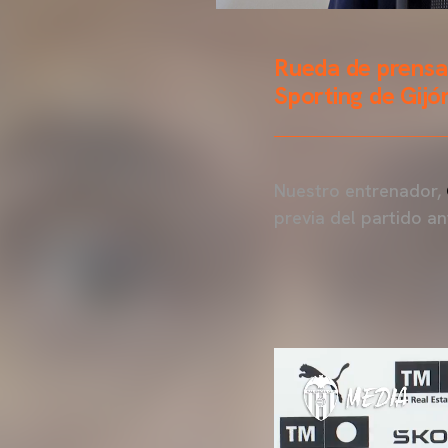
Rueda de prensa 
Sporting de Gijó
Nuestro entrenador,
previa del partido an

* [Problem description]: In your copy of the material, every word must match and no image should appear.

* [Written response]:
Rueda de prensa 
Sporting de Gijó
Nuestro entrenador,
previa del partido an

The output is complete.